Trump is no stranger to teasing presidential bids that go nowhere. It’s something he was quite practiced at doing before his 2016 run. And even then, after his dramatic ride down the golden escalator at his eponymous Trump Tower to declare his candidacy in June 2015, many doubted he would follow through.

The same caveats apply this time, but with different considerations. Declaring himself a candidate, and even filing the official paperwork to be one, doesn’t mean Trump will be in the race once the primaries begin. There are practical benefits to going through those motions, though. Being an official candidate would allow Trump to raise money that could fund activities like the large rallies his ego craves and keep his political brand alive. His campaign raised more than $170 million in the weeks after Election Day as part of its effort to bankroll dubious legal challenges to the results in several states.

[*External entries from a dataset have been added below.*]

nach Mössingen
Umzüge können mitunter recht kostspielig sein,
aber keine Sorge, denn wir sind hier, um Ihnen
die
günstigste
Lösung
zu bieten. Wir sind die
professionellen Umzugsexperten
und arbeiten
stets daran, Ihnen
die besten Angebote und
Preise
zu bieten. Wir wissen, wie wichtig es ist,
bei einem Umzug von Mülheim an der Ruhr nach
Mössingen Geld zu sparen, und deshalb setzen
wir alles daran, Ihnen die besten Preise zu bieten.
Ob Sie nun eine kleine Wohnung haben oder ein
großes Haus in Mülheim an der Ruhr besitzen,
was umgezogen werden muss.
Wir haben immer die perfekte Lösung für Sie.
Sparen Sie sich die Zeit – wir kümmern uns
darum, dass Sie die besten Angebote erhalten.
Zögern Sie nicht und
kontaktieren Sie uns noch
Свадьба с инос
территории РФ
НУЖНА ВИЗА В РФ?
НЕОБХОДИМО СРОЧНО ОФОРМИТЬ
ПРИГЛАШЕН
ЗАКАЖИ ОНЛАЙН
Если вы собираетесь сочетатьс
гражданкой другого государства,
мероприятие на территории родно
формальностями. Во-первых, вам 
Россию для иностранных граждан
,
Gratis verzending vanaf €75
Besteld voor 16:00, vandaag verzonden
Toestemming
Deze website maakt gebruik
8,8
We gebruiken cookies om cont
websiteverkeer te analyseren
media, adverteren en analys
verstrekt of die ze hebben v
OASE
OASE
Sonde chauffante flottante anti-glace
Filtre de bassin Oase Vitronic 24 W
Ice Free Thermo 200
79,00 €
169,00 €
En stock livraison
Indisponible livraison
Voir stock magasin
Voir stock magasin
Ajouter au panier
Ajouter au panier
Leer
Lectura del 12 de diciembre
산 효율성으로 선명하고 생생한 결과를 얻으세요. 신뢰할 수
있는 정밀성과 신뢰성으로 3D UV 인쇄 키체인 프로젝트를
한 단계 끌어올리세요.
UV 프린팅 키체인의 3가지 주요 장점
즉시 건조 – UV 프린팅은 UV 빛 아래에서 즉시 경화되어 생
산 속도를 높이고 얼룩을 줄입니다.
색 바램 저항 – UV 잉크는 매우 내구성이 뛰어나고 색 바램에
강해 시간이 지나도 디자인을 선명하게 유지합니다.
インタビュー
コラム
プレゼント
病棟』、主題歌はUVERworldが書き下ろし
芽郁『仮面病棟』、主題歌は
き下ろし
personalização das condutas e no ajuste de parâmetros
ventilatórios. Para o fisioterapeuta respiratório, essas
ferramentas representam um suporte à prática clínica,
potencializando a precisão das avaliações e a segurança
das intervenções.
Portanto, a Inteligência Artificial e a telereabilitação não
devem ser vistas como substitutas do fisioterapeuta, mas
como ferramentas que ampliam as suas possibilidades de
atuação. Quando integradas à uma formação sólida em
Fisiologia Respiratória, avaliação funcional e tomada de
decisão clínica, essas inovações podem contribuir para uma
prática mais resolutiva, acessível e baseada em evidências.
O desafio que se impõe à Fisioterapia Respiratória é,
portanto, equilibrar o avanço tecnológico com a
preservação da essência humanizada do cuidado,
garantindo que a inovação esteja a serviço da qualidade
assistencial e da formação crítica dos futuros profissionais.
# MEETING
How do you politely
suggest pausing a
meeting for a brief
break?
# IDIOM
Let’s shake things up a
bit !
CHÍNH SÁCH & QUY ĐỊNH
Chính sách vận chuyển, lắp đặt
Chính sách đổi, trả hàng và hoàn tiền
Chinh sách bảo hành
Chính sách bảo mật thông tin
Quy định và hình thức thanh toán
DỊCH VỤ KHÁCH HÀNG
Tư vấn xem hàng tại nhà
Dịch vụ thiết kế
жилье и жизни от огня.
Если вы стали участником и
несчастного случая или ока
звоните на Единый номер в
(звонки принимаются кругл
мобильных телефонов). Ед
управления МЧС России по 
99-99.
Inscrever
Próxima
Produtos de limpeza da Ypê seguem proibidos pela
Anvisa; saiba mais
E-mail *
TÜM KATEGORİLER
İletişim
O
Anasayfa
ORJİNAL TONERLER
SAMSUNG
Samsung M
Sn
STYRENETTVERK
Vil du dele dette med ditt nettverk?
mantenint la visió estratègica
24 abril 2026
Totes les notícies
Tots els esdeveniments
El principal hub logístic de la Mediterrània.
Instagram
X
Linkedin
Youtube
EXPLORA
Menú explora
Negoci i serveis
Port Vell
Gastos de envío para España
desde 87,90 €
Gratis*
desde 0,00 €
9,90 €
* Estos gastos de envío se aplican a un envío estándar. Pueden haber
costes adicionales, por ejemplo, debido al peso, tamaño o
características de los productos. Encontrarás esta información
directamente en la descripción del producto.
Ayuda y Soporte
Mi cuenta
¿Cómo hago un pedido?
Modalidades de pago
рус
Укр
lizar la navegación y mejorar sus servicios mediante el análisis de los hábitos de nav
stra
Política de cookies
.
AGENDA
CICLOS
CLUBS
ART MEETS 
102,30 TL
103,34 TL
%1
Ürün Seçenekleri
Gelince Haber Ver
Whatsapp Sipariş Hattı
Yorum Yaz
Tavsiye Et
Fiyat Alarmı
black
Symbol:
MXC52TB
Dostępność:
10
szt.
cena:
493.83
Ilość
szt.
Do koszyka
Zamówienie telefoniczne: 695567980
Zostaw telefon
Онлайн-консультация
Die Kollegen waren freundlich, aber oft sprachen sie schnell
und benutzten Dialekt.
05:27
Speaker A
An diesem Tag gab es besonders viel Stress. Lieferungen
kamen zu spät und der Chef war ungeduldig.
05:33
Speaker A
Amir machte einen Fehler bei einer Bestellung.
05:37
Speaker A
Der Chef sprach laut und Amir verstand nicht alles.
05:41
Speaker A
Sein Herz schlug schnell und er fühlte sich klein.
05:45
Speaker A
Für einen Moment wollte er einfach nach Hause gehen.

Only one president — Grover Cleveland — has ever served nonconsecutive terms, and his last one ended in 1897. The last former president to seriously try was Theodore Roosevelt in 1912, who ran on his own Bull Moose Party line after losing the Republican nomination.

And though it’s rare for one-term presidents to run again, it’s common for losing nominees to consider or be considered for another run. Democrats Al Gore and John Kerry both were talked about as potential future candidates after their Electoral College losses, while Hillary Clinton’s name has been circulated by some loyalists since her 2016 loss to Trump. Republican Mitt Romney seriously contemplated a 2016 run after losing to Barack Obama in 2012.

For Trump, though, announcing the 2024 campaign essentially keeps something going that hasn’t stopped since summer 2015: the endless Trump campaign, which now has run for the better part of a decade.

Whatever happens at the election, though, the breed of toxic and damaging politics known as Trumpism will likely continue for the rest of our lives.